Hi, I'm a 68 yr. old living on a small island in B.C. Canada. Sail a 25' Catalina and am just starting to build an "El Toro" Sabot dingy. Got a full set of plans off Craigs list and am puzzling myself through the process. There isn't any instructions with the plans so this is a really great challenge to interpret the process. And of course, lots of fun. If any of you out there have ever taken on a similar project let me know. Also, are there any Sabot clubs in B.C. that anyone knows of?
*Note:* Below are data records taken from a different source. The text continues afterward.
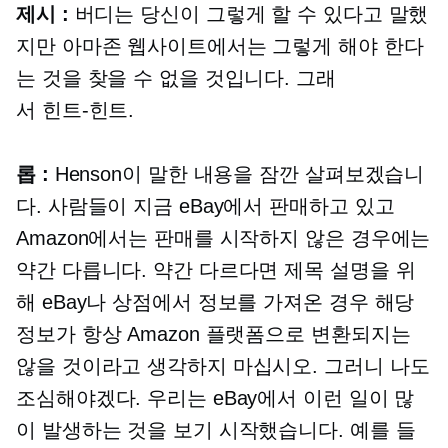
제시 :
버디는 당신이 그렇게 할 수 있다고 말했
지만 아마존 웹사이트에서는 그렇게 해야 한다
는 것을 찾을 수 없을 것입니다. 그래
서
힌트-힌트.
롭 :
Henson이 말한 내용을 잠깐 살펴보겠습니
다. 사람들이 지금 eBay에서 판매하고 있고
Amazon에서는 판매를 시작하지 않은 경우에는
약간 다릅니다. 약간 다르다면 제목 설명을 위
해 eBay나 상점에서 정보를 가져온 경우 해당
정보가 항상 Amazon 플랫폼으로 변환되지는
않을 것이라고 생각하지 마십시오. 그러니 나도
조심해야겠다. 우리는 eBay에서 이런 일이 많
이 발생하는 것을 보기 시작했습니다. 예를 들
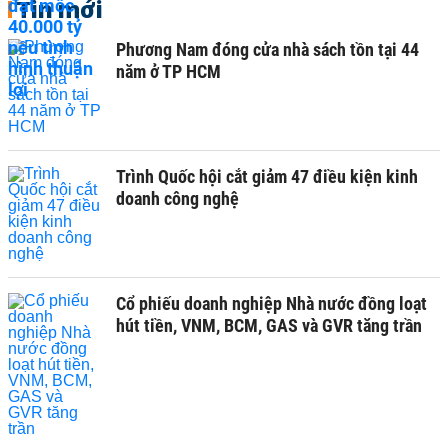
Tin mới
Phương Nam đóng cửa nhà sách tồn tại 44
năm ở TP HCM
Trình Quốc hội cắt giảm 47 điều kiện kinh
doanh công nghệ
Cổ phiếu doanh nghiệp Nhà nước đồng loạt
hút tiền, VNM, BCM, GAS và GVR tăng trần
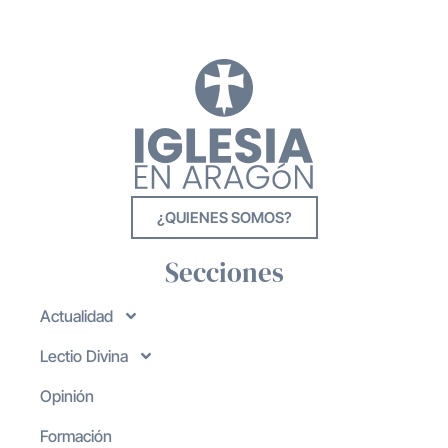
¿QUIENES SOMOS?
Secciones
Actualidad
Lectio Divina
Opinión
Formación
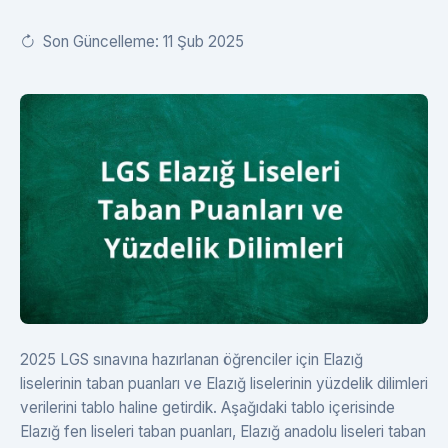
Son Güncelleme: 11 Şub 2025
2025 LGS sınavına hazırlanan öğrenciler için Elazığ
liselerinin taban puanları ve Elazığ liselerinin yüzdelik dilimleri
verilerini tablo haline getirdik. Aşağıdaki tablo içerisinde
Elazığ fen liseleri taban puanları, Elazığ anadolu liseleri taban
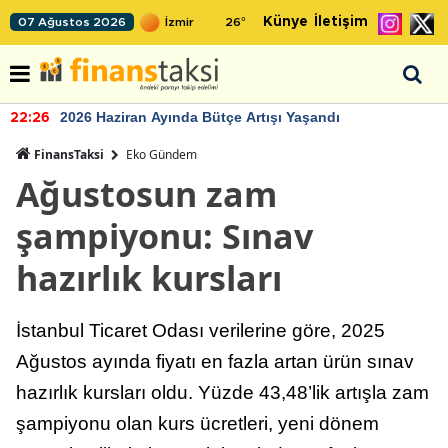
Künye
İletişim
07 Ağustos 2026
26
°
2026 Haziran Ayında Bütçe Artışı Yaşandı
22:26
FinansTaksi
Eko Gündem
Ağustosun zam
şampiyonu: Sınav
hazırlık kursları
İstanbul Ticaret Odası verilerine göre, 2025
Ağustos ayında fiyatı en fazla artan ürün sınav
hazırlık kursları oldu. Yüzde 43,48’lik artışla zam
şampiyonu olan kurs ücretleri, yeni dönem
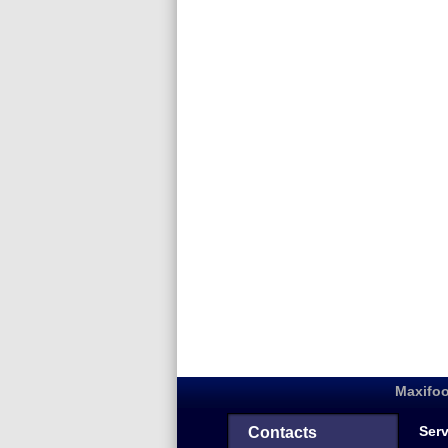
Maxifoo
Serv
Contacts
Cheers, Darryl (Gabriola Island)


----------



## Faster (Sep 13, 2005)

Not aware of any clubs around here but there's a fair contingent up in Gunboat Bay in Pender Harbour.. you'll see 3 or 4 or them out on a decent summer day, and the bay gets a real nice inflow breeze when the sun comes up.

Welcome to Sailnet.. always nice to see another BCer. As I'm sure you know Gabriola has quite a good wooden boat building school at Silva Bay.


----------



## chucklesR (Sep 17, 2007)

Sabot's no, dinghy yes. Enjoy. 









10 foot V bottom from Glenn-L, highly modified.


----------



## deniseO30 (Nov 27, 2006)

Found this building class El Toro Sailboat Talk & Building Classes They have one scheduled for building your dink in Feb. you should be able to connect. Or you could come here in PA and I'd show you how to build her. 

Here's a how to build PDF http://www.eltoroyra.org/How%20to%20build%20an%20El%20Toro%20manual.pdf

Parts list; http://www.eltoroyra.org/Regatta-Info/regattas2009/El%20Toro%20Parts%20List%20by%20Paul%20Tara.pdf


----------



## deniseO30 (Nov 27, 2006)

chucklesR said:


> Sabot's no, dinghy yes. Enjoy.
> 
> 
> 
> ...


Looks Dory like... jus sayin..


----------